“I’ll drive every advertising sign out of this country.”
“Impossible. The great corporations who control these industries make their fortunes by this style of advertising. The rural districts are their strongholds. And they must advertise or they can’t sell their products.”
“Let them advertise in decent ways, then. What right has any soap maker to flaunt his wares in my face, whether I’m interested in them or not?”
“The right of custom. People have submitted to these things so long that the manufacturers consider themselves justified in covering every barn, rock and fence with their signs. I see no way to stop them.”
“Nor I, at present. But there must be a way.”
“Drive out one, and another will take his place. They pay liberally for locations—”
“Pshaw! Ten dollars a year for a rock as big as a barn!”
“But they rent thousands of such positions, and in the aggregate our farmers get large sums from them.”
“And ruin the appearance of their homes and farms.”
Mr. Watson smiled.
“They’re not artists, Ken. They can’t realize on appearances, but they can use the money the signs bring them.”
“They need to be educated, that’s all. These farmers seem very honest, decent fellows.”
“They are, Ken. I wish you knew them better.”
“So do I, Mr. Watson. This campaign ought to bring us closer together, for I mean to get them to help me.”
“You’ll have to buy them, I’m afraid.”
“Not all of them. There must be some refinement among them.”
But the lawyer was not convinced. However, it was not his desire to stifle this new-born enthusiasm of Kenneth’s, even though he believed it misdirected. He wanted the young man to rouse himself and take an interest in life, and if his antagonism to advertising signs would effect this, the futile fight against them was to be welcomed. It would cost the boy something, but he would gain his money’s worth in experience.
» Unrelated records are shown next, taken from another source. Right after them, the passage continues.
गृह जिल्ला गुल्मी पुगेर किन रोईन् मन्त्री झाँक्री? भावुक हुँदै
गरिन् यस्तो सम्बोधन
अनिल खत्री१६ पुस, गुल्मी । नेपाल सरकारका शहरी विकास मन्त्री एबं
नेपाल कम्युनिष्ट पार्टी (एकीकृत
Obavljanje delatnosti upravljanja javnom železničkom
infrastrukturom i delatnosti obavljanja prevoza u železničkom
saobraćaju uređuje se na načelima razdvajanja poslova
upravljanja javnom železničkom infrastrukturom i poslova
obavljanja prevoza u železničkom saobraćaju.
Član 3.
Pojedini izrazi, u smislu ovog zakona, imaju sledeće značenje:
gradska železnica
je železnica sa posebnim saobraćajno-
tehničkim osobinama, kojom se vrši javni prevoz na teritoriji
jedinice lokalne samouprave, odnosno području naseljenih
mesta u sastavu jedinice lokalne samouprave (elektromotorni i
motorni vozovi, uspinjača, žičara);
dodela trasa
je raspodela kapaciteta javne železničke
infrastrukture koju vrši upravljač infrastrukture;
After a few days the sign painter answered the letter. He would relinquish the three signs in the glen for a payment of fifty dollars each, with the understanding that no other competing signs were to take their place. Kenneth promptly mailed a check for the amount demanded and early next morning started for the glen with what he called his “eliminators.”
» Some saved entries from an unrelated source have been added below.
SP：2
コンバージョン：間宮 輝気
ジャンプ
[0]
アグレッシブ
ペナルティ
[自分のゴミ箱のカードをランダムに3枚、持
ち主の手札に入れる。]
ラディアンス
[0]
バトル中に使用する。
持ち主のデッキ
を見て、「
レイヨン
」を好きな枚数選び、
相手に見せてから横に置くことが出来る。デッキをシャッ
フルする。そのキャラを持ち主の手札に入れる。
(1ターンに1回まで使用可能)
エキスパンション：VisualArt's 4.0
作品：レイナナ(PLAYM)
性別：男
These “eliminators” consisted of two men with cans of turpentine and gasoline and an equipment of scrubbing brushes. Parsons, the farmer, came over to watch this novel proceeding, happy in the possession of three crisp five-dollar notes given in accordance with the agreement made with him. All day the two men scrubbed the rocks faithfully, assisted at odd times by their impatient employer; but the thick splashes of paint clung desperately to the rugged surface of the rock, and the task was a hard one. When evening came the letters had almost disappeared when viewed closely; but when Kenneth rode to the mouth of the glen on his way home and paused to look back, he could see the injunction “Take Smith’s Liver Pills” staring at him, in grim defiance of the scrubbing brushes.